Энергичный миссіонеръ.-- Варварскіе обычаи.-- Изъ Нинъ-ся до Бауту.-- Безъ каравана.-- Послѣдній день пути -- Пекинъ.-- Черезъ Монголію и Сибирь.-- Конецъ странствіямъ.

   Въ Нинъ-ся Гединъ встрѣтилъ своихъ соотечественниковъ, г. и г-жу Пильквистъ, въ домѣ которыхъ онъ и остановился. Снова имѣлъ онъ удовольствіе спать въ теплой комнатѣ, на настоящей постели, не наваливая на себя кучу шубъ и, главное, имѣлъ удовольствіе говорить на родномъ языкѣ, съ людьми равными ему по образованію и по понятіямъ. Г. Пильквистъ былъ миссіонеромъ въ Нинъ-ся и велъ очень энергично свое дѣло. Въ миссіи каждое утро и каждый вечеръ происходило чтеніе и объясненіе священнаго писанія. На улицахъ раздавали листки съ текстами изъ евангелія, написанными китайскими буквами; это возбуждало любопытство прохожихъ и заставляло ихъ зайти въ миссію. Г. Пильквистъ нанималъ залъ въ одной изъ главныхъ улицъ города и совершалъ тамъ богослуженія, на которыхъ разрѣшалось присутствовать всѣмъ желающимъ. Проповѣдникъ произносилъ свои поученія такъ энергично, что стѣны дрожали отъ его громового голоса, отъ ударовъ его кулака по столу. Слушатели-китайцы сидѣли на узенькихъ скамейкахъ противъ него, неподвижно, словно статуи, не смѣя дышать и внимательно прислушиваясь къ его словамъ.
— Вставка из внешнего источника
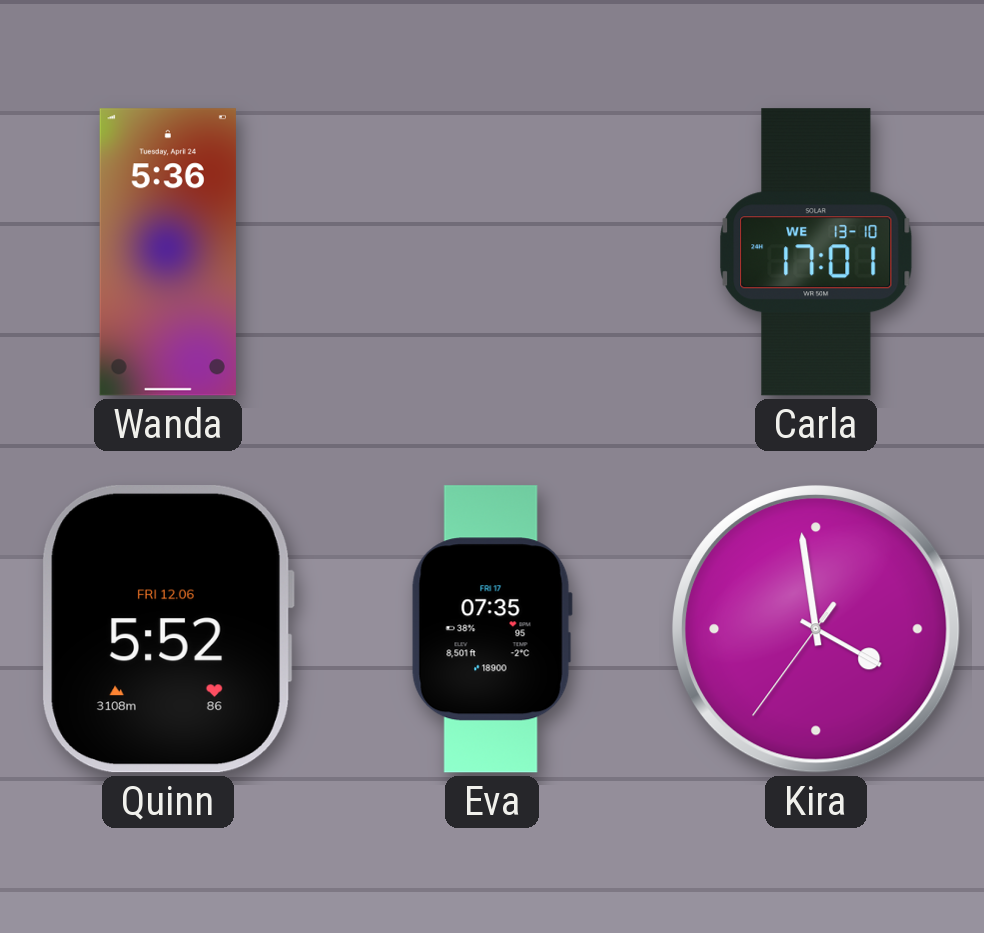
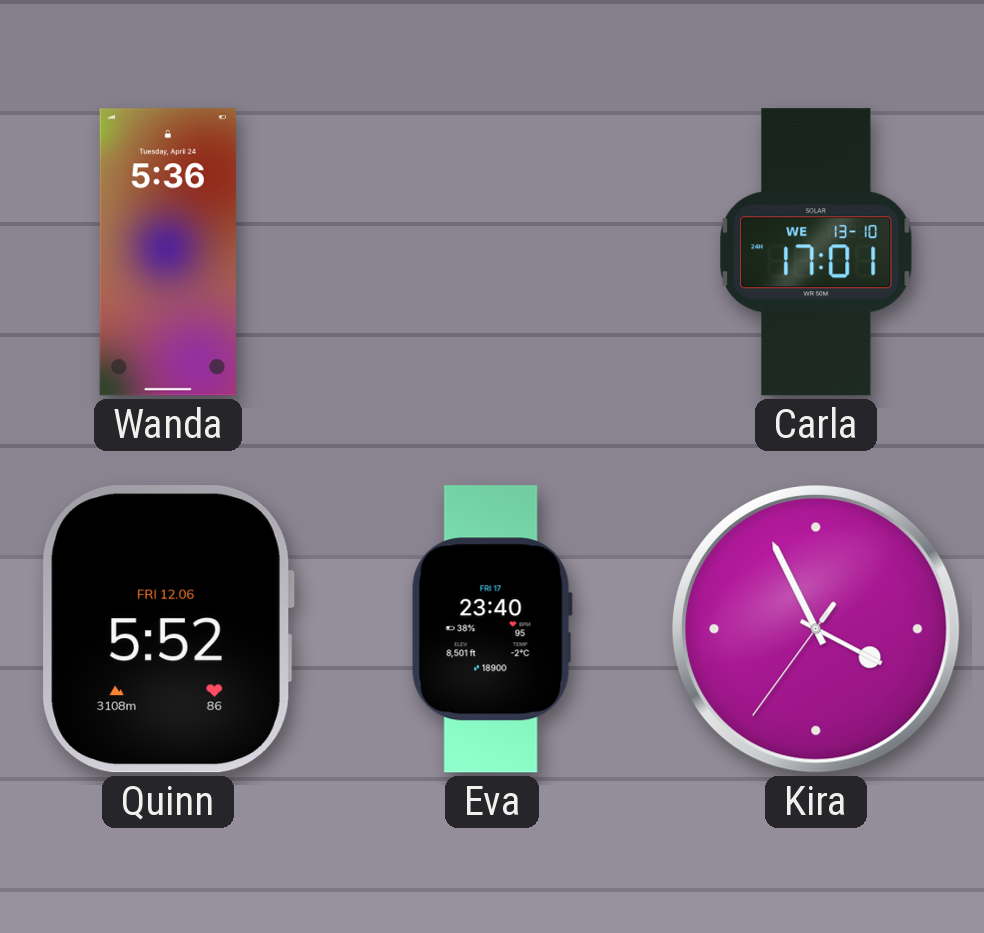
Eva: 07:35 -> 23:40
Kira: 3:58 -> 3:55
   Г-жа Пильквистъ была хорошо знакома съ мѣстными нравами и обычаями. По ея словамъ, китаянки очень рано выходятъ замужъ, обыкновенно лѣтъ. 12--15. Рѣдко можно встрѣтить незамужнюю женщину 20 лѣтъ. Обычай уродовать ноги женщинъ до сихъ поръ въ полной силѣ въ Китаѣ, Маленькія дѣвочки сами просятъ родителей бинтовать имѣноги; онѣ знаютъ, что ни одинъ женихъ не взглянетъ на нихъ, если у нихъ не будетъ крошечныхъ, ножекъ. Операція калѣченья ногъ начинается обыкновенно съ 5--6 лѣтняго возраста дѣвочекъ. Между большимъ и вторымъ пальцемъ ноги дѣлаютъ надрѣзъ; затѣмъ всѣ пальцы, кромѣ большого, загибаютъ внутрь, къ подошвѣ и крѣпко забинтовываютъ. Когда китаянка ходитъ, она ступаетъ на большой палецъ, заполняющій узкій носокъ башмачка и на верхнія части остальныхъ пальцевъ, подвернутыхъ подъ подошву, пятка же ея не касается земли. Трудиб составить себѣ понятіе о тѣхъ, страшныхъ мученіяхъ, какія вызываетъ эта безобразная мода. Часто послѣ операціи несчастная дѣвочка нѣсколько лѣтъ не можетъ встать съ постели и по ночамъ стонетъ и плачетъ отъ боли, которая усиливается при всякомъ движеніи. Иногда случается, что ногти вростаютъ ей прямо въ тѣло. Не удивительно послѣ этого, что походка китайскихъ дамъ такъ неграціозна. Онѣ ходятъ, точно утки, или, точно имъ приходится ступать на остріе булавокъ. Вслѣдствіе отсутствія движенія, ноги китаянокъ становятся тонкими какъ палки. И всѣ эти невѣроятныя мученія выносятся ради моды и, ради того, чтобы найти себѣ жениха!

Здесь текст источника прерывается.